Later werden veel partijen (zoals zang, blazers en achtergrondkoortjes) toegevoegd in Los Angeles, waar het album werd afgewerkt.

‘Exile on Main St.’ is daardoor geen verzameling hits, maar een collage van stijlen: blues, country, rock-’n-roll, soul en gospel vloeien moeiteloos in elkaar over. Het album klinkt alsof het rechtstreeks uit een stoffige jukebox in een vergeten Amerikaanse roadhouse komt: enorm rommelig, maar onweerstaanbaar authentiek.
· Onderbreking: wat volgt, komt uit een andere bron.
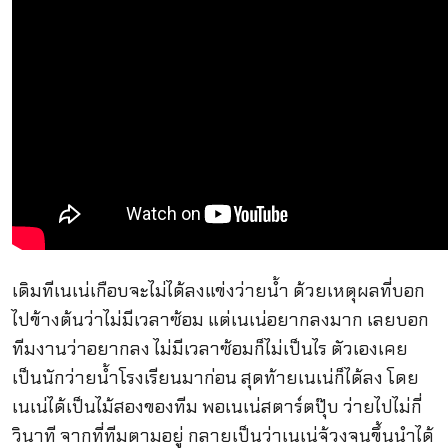
เดิมทีเนเน่เกือบจะไม่ได้ลงแข่งว่ายน้ำ ด้วยเหตุผลที่บอก
ไปข้างต้นว่าไม่มีเวลาซ้อม แต่เนเน่อยากลงมาก เลยบอก
ทีมงานว่าอยากลง ไม่มีเวลาซ้อมก็ไม่เป็นไร ตัวเองเคย
เป็นนักว่ายน้ำโรงเรียนมาก่อน สุดท้ายเนเน่ก็ได้ลง โดย
เนเน่ได้เป็นไม้สองของทีม พอเนเน่สตาร์ตปุ๊บ ว่ายไปไม่กี่
วินาที จากที่ทีมตามอยู่ กลายเป็นว่าเนเน่จ้วงจนขึ้นนำได้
De productie is ongepolijst. Veel nummers klinken alsof ze met een enkel microfoontje in een rokerige bar zijn opgenomen. Maar juist die ruwe aanpak geeft het album zijn karakter. Het is een viering van Amerikaanse rootsmuziek door een Britse band die de ziel van dat genre perfect weet te raken.

Drie sleuteltracks:

‘Tumbling Dice’: De enige echte hit van het album. ‘Tumbling Dice’ combineert een laidback groove met cryptische teksten over liefde en gokken. Jagger’s sluwe vocalen, de soulvolle achtergrondzang en de losjes swingende gitaarlijn maken het tot een instant klassieker. Het nummer groeide uit tot een vast onderdeel van hun liveshows.
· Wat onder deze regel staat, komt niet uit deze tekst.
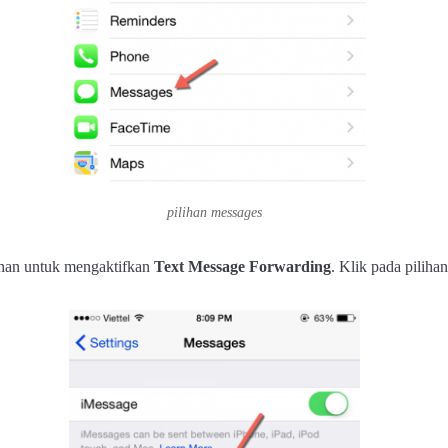
pilihan messages
lihan untuk mengaktifkan
Text Message Forwarding
. Klik pada pilihan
‘Sweet Virginia’: Hiermee schakelen The Rolling Stones moeiteloos over naar countrymodus. Het nummer opent met een krakende mondharmonica en een losjes gespeelde akoestische gitaar, alsof het op een veranda in het diepe zuiden is opgenomen in plaats van in Zuid-Frankrijk. De tekst is tegelijk ironisch en bitterzoet, vol verwijzingen naar verslaving, escapisme en het verlangen naar eenvoud. 'Got to scrape that shit right off your shoes,' zingt Jagger met een mix van sarcasme en melancholie. De band klinkt ontspannen, bijna nonchalant, maar onder het oppervlak borrelt een gevoel van vermoeidheid en verlangen. Sweet Virginia is een moment van relatieve rust op een verder rokerig, gejaagd album: en juist daardoor blijft het hangen.
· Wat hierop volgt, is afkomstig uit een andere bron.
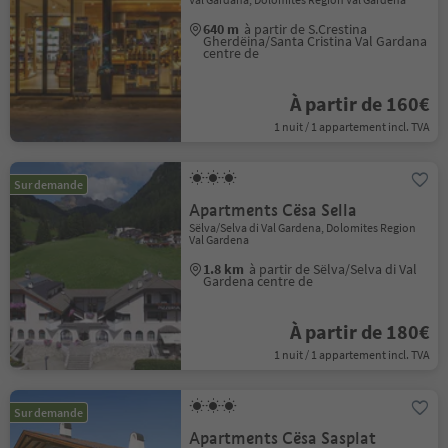
640 m
à partir de S.Crestina
Gherdëina/Santa Cristina Val Gardana
centre de
À partir de 160€
1 nuit / 1 appartement incl. TVA
Sur demande
Apartments Cësa Sella
Sëlva/Selva di Val Gardena, Dolomites Region
Val Gardena
1.8 km
à partir de Sëlva/Selva di Val
Gardena centre de
À partir de 180€
1 nuit / 1 appartement incl. TVA
Sur demande
Apartments Cësa Sasplat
‘Shine a Light’: Een van de meest emotioneel geladen nummers van het album, geschreven door Jagger als eerbetoon aan voormalig bandlid Brian Jones. De gospelinvloeden, met kerkelijke piano, blazers en achtergrondkoor, tillen het nummer naar spirituele hoogte. Het is een moment van helderheid op een duister klinkend album.

Bij de release waren de reacties gemengd. Sommigen vonden het album te lang, te rommelig en onsamenhangend. Pas jaren later groeide het uit tot een cultklassieker en uiteindelijk een onbetwiste rockmijlpaal. Critici, muzikanten en fans erkennen het inmiddels als een van de meest invloedrijke albums ooit.

‘Exile on Main St.’ is het geluid van een band die balanceert tussen zelfvernietiging en genialiteit: en daardoor iets ongrijpbaars vastlegt. Het album voelt niet als een product, maar als een momentopname: een leven dat in volle vaart wordt geleefd, met alle chaos, glorie en pijn van dien.